Bis((1,4-dimethyl-9H-carbazol-3-yl)methyl)amine-mediated anticancer effect triggered by sequence-specific cleavage of DNA leading to programmed cell death in the human U87 cell line

Abstract

Bis((1,4-dimethyl-9H-carbazol-3-yl)methyl)amine (DMCM) has been designed as a novel anti-cancer agent which is believed to have a sequence-specific groove binding interaction with DNA, leading to anticancer effects. DMCM was synthesized, and the sequence-specific interaction of DNA with DMCM was elucidated with restriction enzyme digestion and docking analysis. The interaction of DMCM with calf thymus (CT-DNA) and poly[d(A–G).(C–T)]₂ has been demonstrated using biophysical techniques and the topoisomerase assay. The anti-cancer activity of the compound was studied by cell viability, DNA fragmentation, apoptosis and flow cytometry assays in the human glioma U87 cell line.
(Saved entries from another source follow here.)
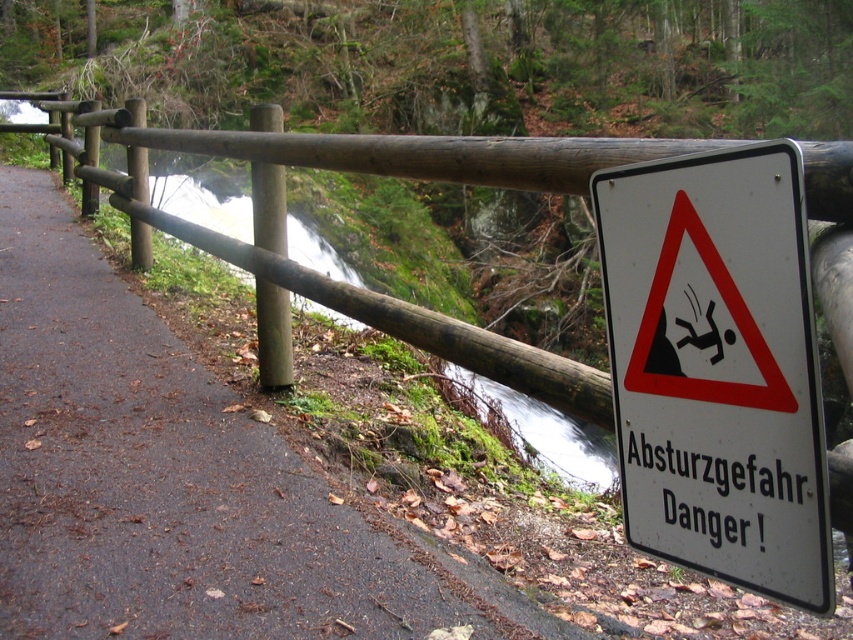 Question: Does white plastic sign at right have a lesser width compared to green mossy creek at left?

Choices:
 (A) no
 (B) yes

Answer: (B)

Question: Which point is farther to the camera?

Choices:
 (A) (729, 161)
 (B) (583, 426)

Answer: (B)

Question: From the image, what is the correct spatial relationship of white plastic sign at right in relation to green mossy creek at left?

Choices:
 (A) left
 (B) right

Answer: (B)

Question: Is white plastic sign at right bigger than green mossy creek at left?

Choices:
 (A) no
 (B) yes

Answer: (A)

Question: Which point is closer to the camera taking this photo?

Choices:
 (A) (709, 352)
 (B) (543, 413)

Answer: (A) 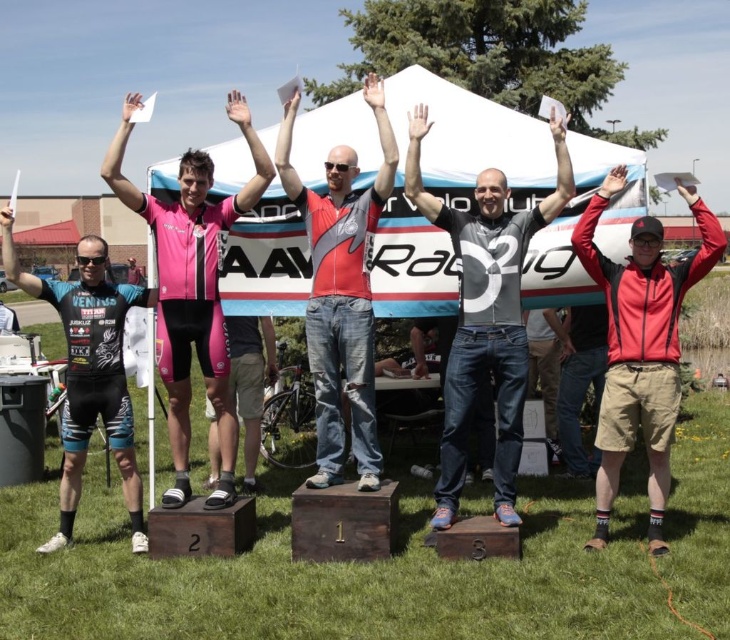 Question: Among these objects, which one is farthest from the camera?

Choices:
 (A) red matte jacket at center
 (B) red matte jersey at center
 (C) matte black cycling suit at center
 (D) pink matte cycling suit at center

Answer: (B)

Question: Does blue jeans at center lie in front of pink matte cycling suit at center?

Choices:
 (A) yes
 (B) no

Answer: (B)

Question: Which object is farther from the camera taking this photo?

Choices:
 (A) red matte jacket at center
 (B) matte black cycling suit at center

Answer: (B)

Question: Estimate the real-world distances between objects in this image. Which object is closer to the matte black cycling suit at center?

Choices:
 (A) red matte jacket at center
 (B) red matte jersey at center
 (C) blue jeans at center
 (D) pink matte cycling suit at center

Answer: (D)

Question: Is red matte jacket at center bigger than red matte jersey at center?

Choices:
 (A) yes
 (B) no

Answer: (B)

Question: Does blue jeans at center have a larger size compared to matte black cycling suit at center?

Choices:
 (A) no
 (B) yes

Answer: (B) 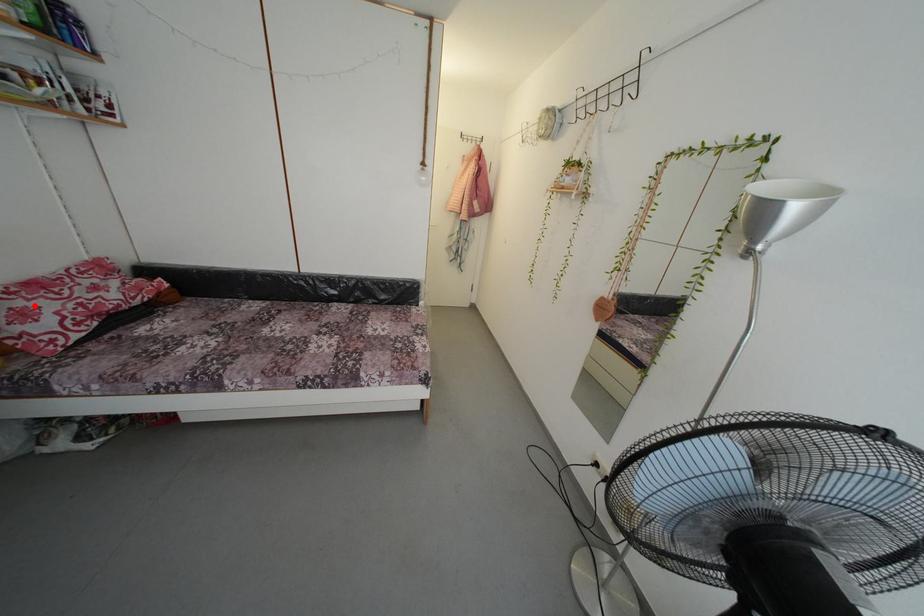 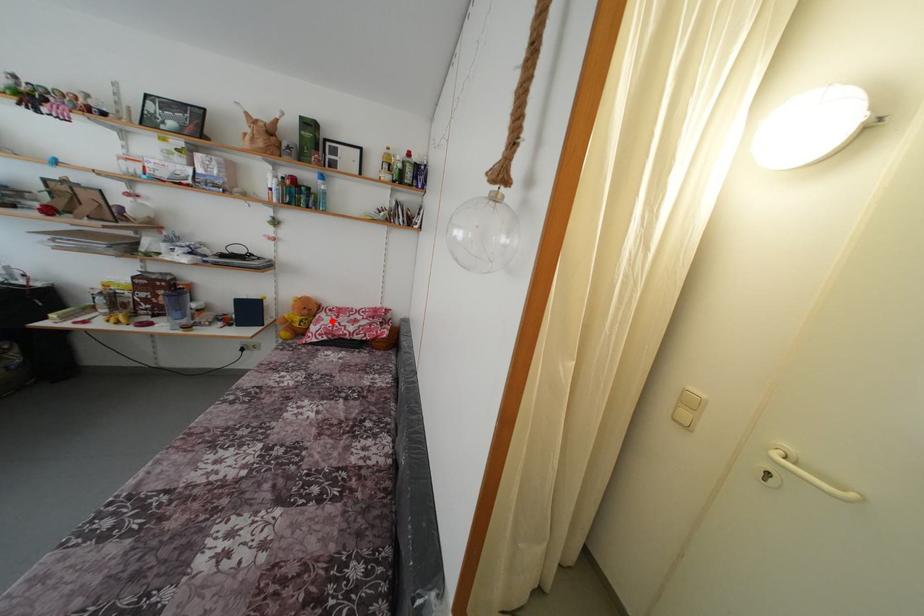 I am providing you with two images of the same scene from different viewpoints. A red point is marked on the first image and another point is marked on the second image. Are the points marked in image1 and image2 representing the same 3D position?

Yes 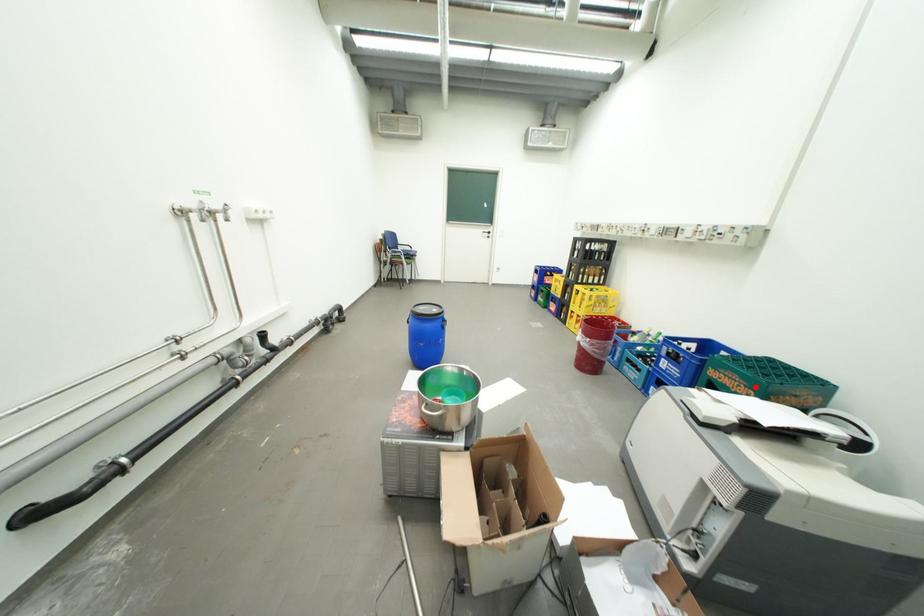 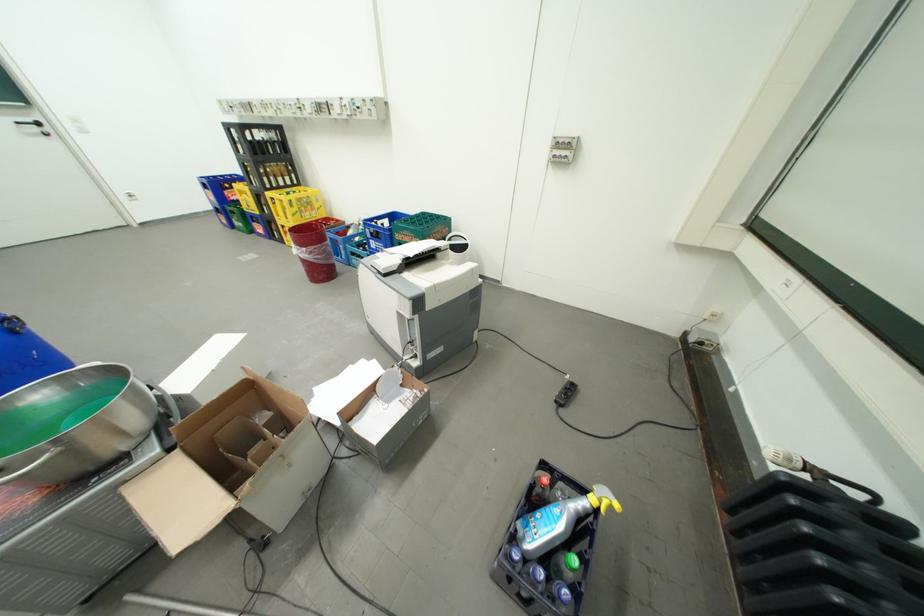 Locate, in the second image, the point that corresponds to the highlighted location in the first image.

(424, 238) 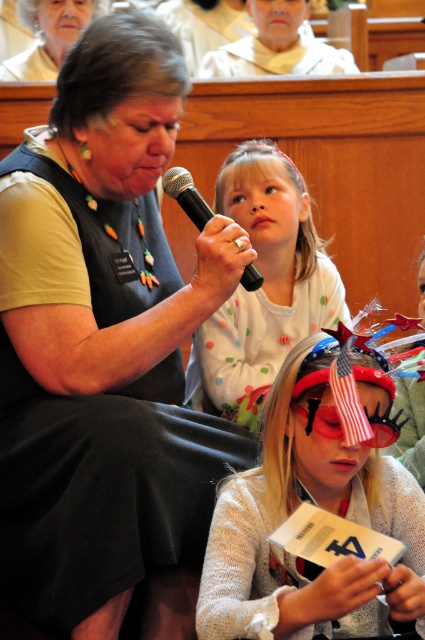 Question: From the image, what is the correct spatial relationship of matte white sweater at center in relation to polka dot shirt at upper center?

Choices:
 (A) above
 (B) below

Answer: (B)

Question: Which point is closer to the camera?

Choices:
 (A) matte beige vest at upper left
 (B) matte black vest at upper left
 (C) matte white sweater at center
 (D) black plastic microphone at upper center

Answer: (C)

Question: Is matte black vest at upper left thinner than polka dot shirt at upper center?

Choices:
 (A) yes
 (B) no

Answer: (B)

Question: Can you confirm if white fabric at upper center is bigger than black plastic microphone at upper center?

Choices:
 (A) yes
 (B) no

Answer: (A)

Question: Among these objects, which one is farthest from the camera?

Choices:
 (A) black plastic microphone at upper center
 (B) matte beige vest at upper left
 (C) matte white sweater at center
 (D) matte black vest at upper left

Answer: (B)

Question: Considering the real-world distances, which object is farthest from the white fabric at upper center?

Choices:
 (A) polka dot shirt at upper center
 (B) matte beige vest at upper left
 (C) matte white sweater at center

Answer: (C) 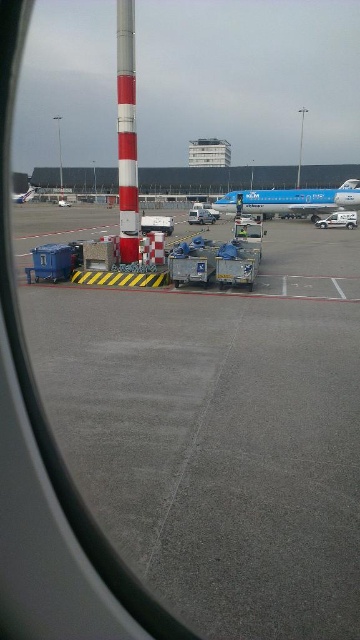 Question: Which point is closer to the camera taking this photo?

Choices:
 (A) (200, 220)
 (B) (354, 212)

Answer: (B)

Question: Does metallic silver van at center lie in front of metallic silver airplane at left?

Choices:
 (A) no
 (B) yes

Answer: (B)

Question: Which of the following is the closest to the observer?

Choices:
 (A) (34, 186)
 (B) (191, 209)
 (C) (129, 243)

Answer: (C)

Question: Estimate the real-world distances between objects in this image. Which object is closer to the metallic silver airplane at left?

Choices:
 (A) red/white striped pole at left
 (B) white matte van at center
 (C) metallic silver van at center

Answer: (C)

Question: Can you confirm if metallic silver van at center is bigger than metallic silver airplane at left?

Choices:
 (A) yes
 (B) no

Answer: (B)

Question: Is blue metallic airplane at center further to camera compared to white matte van at center?

Choices:
 (A) no
 (B) yes

Answer: (A) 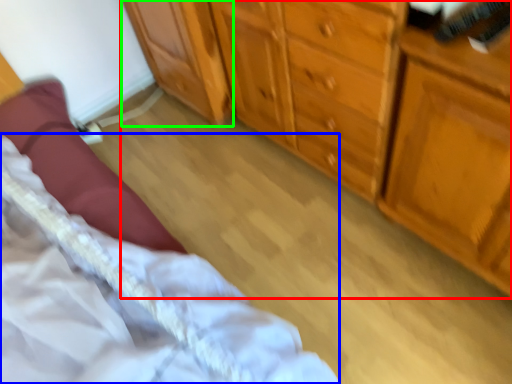 Question: Which is nearer to the chest of drawers (highlighted by a red box)? bed (highlighted by a blue box) or cabinetry (highlighted by a green box).

Choices:
 (A) bed
 (B) cabinetry

Answer: (B) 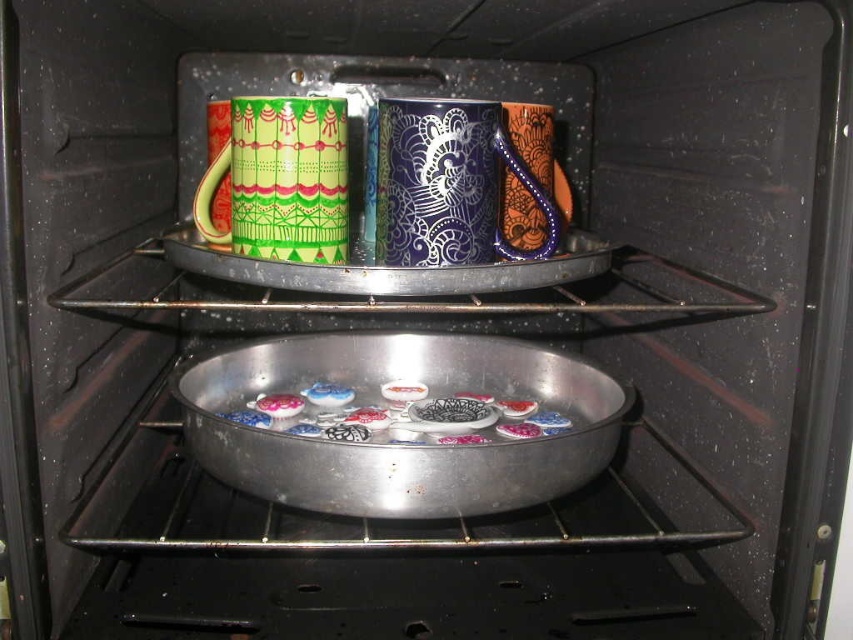 Looking at this image, you are looking into an oven with two racks. On the top rack, there are two mugs visible. One is a glossy ceramic mug at upper center and the other is a green glossy mug at upper center. Which of these two mugs is positioned closer to the front of the oven?

The glossy ceramic mug at upper center is closer to the viewer than the green glossy mug at upper center, so it is positioned closer to the front of the oven.

You are a baker checking the oven. You see the shiny metallic cookies at center and the matte ceramic button at center. Which object is wider?

The shiny metallic cookies at center might be wider than the matte ceramic button at center.

You are a kitchen assistant trying to place a new mug in the oven. You see the green glossy mug at upper center and the glossy ceramic button at center. Which object is wider?

The green glossy mug at upper center is wider than the glossy ceramic button at center.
DMCM-induced cleavage in pGEM and pBluescript vectors with different restriction enzymes showed cleavage at GACGTC sequences related to the Sal I restriction site. The docking analysis of DMCM with (GACGTCGACGTC)₂ showed interaction of the pyrrole ring and the exocyclic NH of bis-carbazole involving A₅–T₈ sequences in the minor groove. According to FT-IR spectroscopy, DMCM induced small perturbations in CT-DNA at thymine (T)–adenine (A) base pairs, deoxyribose rings and phosphate groups. The binding constants (K_b) of DMCM with poly[d(A–G).(C–T)]₂ and CT-DNA were 2.89 × 10⁷ M⁻¹ and 0.68 × 10⁷ M⁻¹, respectively, and the topoisomerase assay result revealed the groove binding interaction of DMCM with DNA. DMCM-induced cytotoxic effects (IC₅₀ = 13.34 μM) in the human U87 MG cell line were superior to those of the standard drugs carmustine (IC₅₀ = 18.24 μM) and temozolomide (IC₅₀ = 100 μM). DMCM treatment leads to accumulation of cells in the G2/M stage of the cell cycle, which is consistent with the apoptosis results observed in DMCM induced fragmentation of DNA by the TUNEL assay. Precisely, the results exemplify that DMCM induced G2/M cell cycle arrest leading to apoptosis, mediated through cleavage of GACGTC sequences in the minor groove of DNA; thus, DMCM possesses the potential to be developed as a novel anticancer agent.